A recurrent theme is how heavy time can weigh when alone. She feels her isolation more sharply during what was meant to be a restorative break at a friend's vacant country house, and notes, "Solitude demands a precise assessment of time, I've always understood this. It's like the money in your wallet: you have to know how much time you need to kill, how much to spend before dinner, what's left over before going to bed."
She reflects repeatedly on her unhappy childhood — laying blame on both parents, but especially bitter that her passive father never felt it was his business to protect her from her mother's vicious rages. In "On the Couch," she recalls her dissatisfying (and clearly unsuccessful) year of therapy: "Every session was like the start of a novel abandoned after the first chapter."

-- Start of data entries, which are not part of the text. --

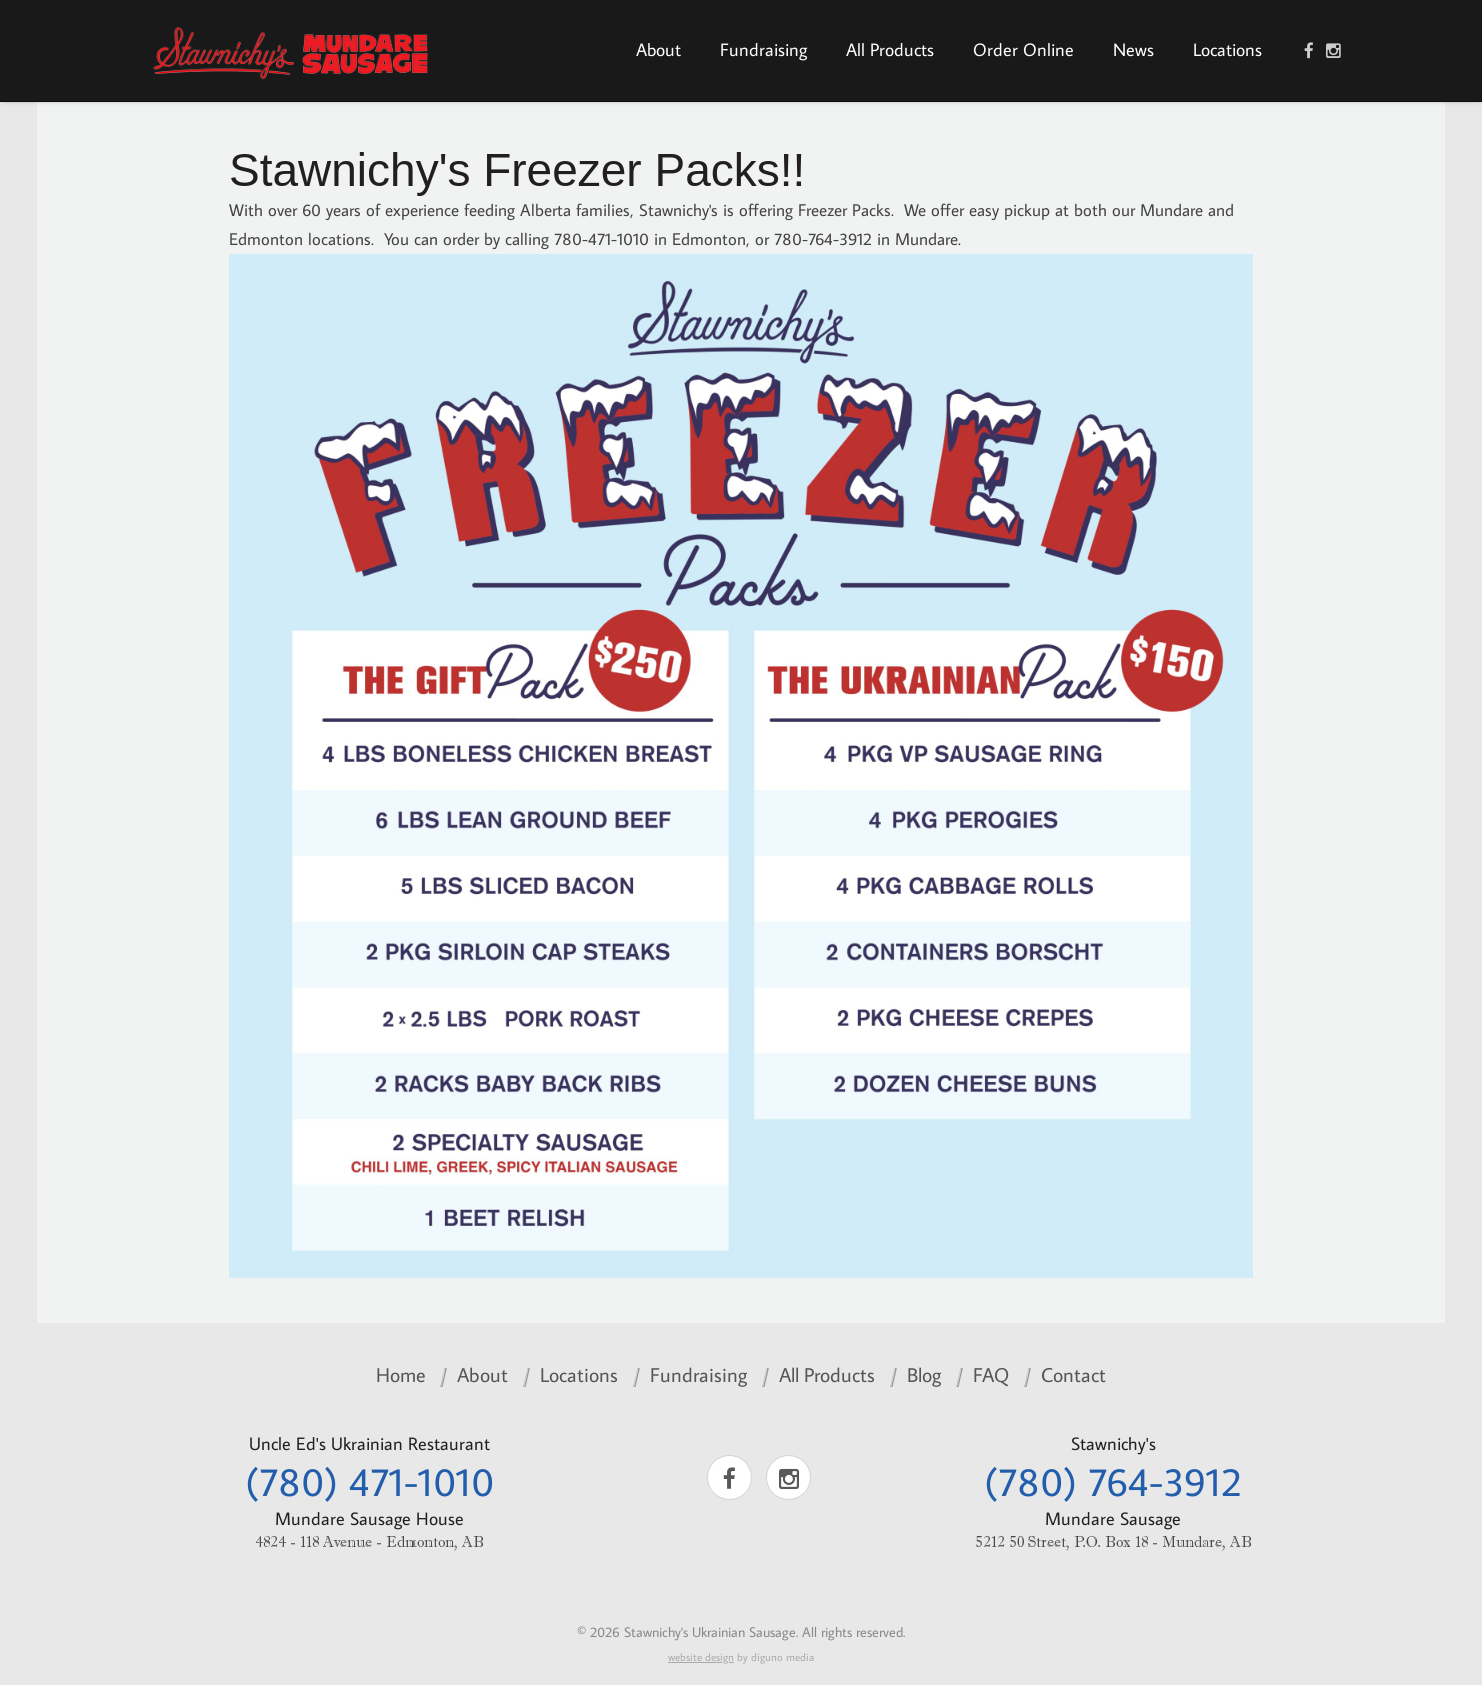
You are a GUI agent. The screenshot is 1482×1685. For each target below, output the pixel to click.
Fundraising (763, 49)
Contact (1073, 1374)
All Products (890, 49)
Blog (924, 1374)
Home (400, 1374)
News (1133, 49)
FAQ (991, 1374)
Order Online (1023, 49)
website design (701, 1657)
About (658, 49)
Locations (1227, 49)
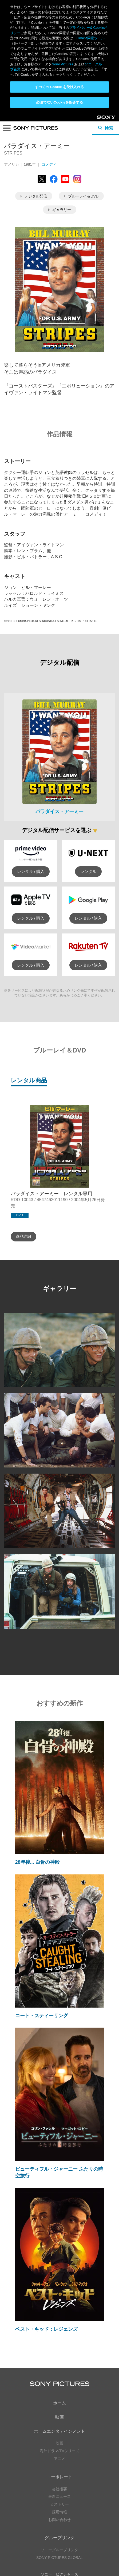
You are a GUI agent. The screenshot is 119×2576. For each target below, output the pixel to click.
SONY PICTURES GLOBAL (59, 2445)
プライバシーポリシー (59, 2549)
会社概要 (59, 2377)
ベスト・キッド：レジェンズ (46, 2216)
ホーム (59, 2290)
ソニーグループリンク (59, 2438)
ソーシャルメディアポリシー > (59, 2534)
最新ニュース (59, 2384)
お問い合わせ (59, 2407)
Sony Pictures (62, 64)
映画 (59, 2304)
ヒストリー (59, 2392)
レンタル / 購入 (31, 759)
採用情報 (59, 2399)
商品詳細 (23, 1124)
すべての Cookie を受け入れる (59, 87)
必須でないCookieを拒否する (59, 102)
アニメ (59, 2346)
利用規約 (59, 2555)
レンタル (88, 759)
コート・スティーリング (41, 1903)
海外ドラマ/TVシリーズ (59, 2339)
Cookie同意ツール (59, 2560)
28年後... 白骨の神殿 (37, 1749)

We learn that her "spartan life" has included multiple lovers, many of them married or duplicitous. Her attraction to a friend's husband provides a frisson of suspense as she wonders "what it would be like to take things a step further" than their "chaste, fleeting bond."
Like many accustomed to their own sovereignty, this woman does not suffer fools gladly. She is easily annoyed by colleagues and strangers, including another dinner party guest at whom, to her mortification, she lashes out over a disagreement about a film.
As always, Lahiri writes with subtlety and delicacy. There is movement in her prose that reflects the subtle movement in her narrator's life. Whereabouts is the literary equivalent of slow cooking; it demands patience. Shifts between shadow and light, emptiness and fulfillment, irritation and enjoyment, and stasis and change carry us along as this hampered woman gradually resolves to "push past the barrier" that has long impeded her way in the world. As for Lahiri, she is a writer who obviously relishes pushing past barriers, including those she herself erects.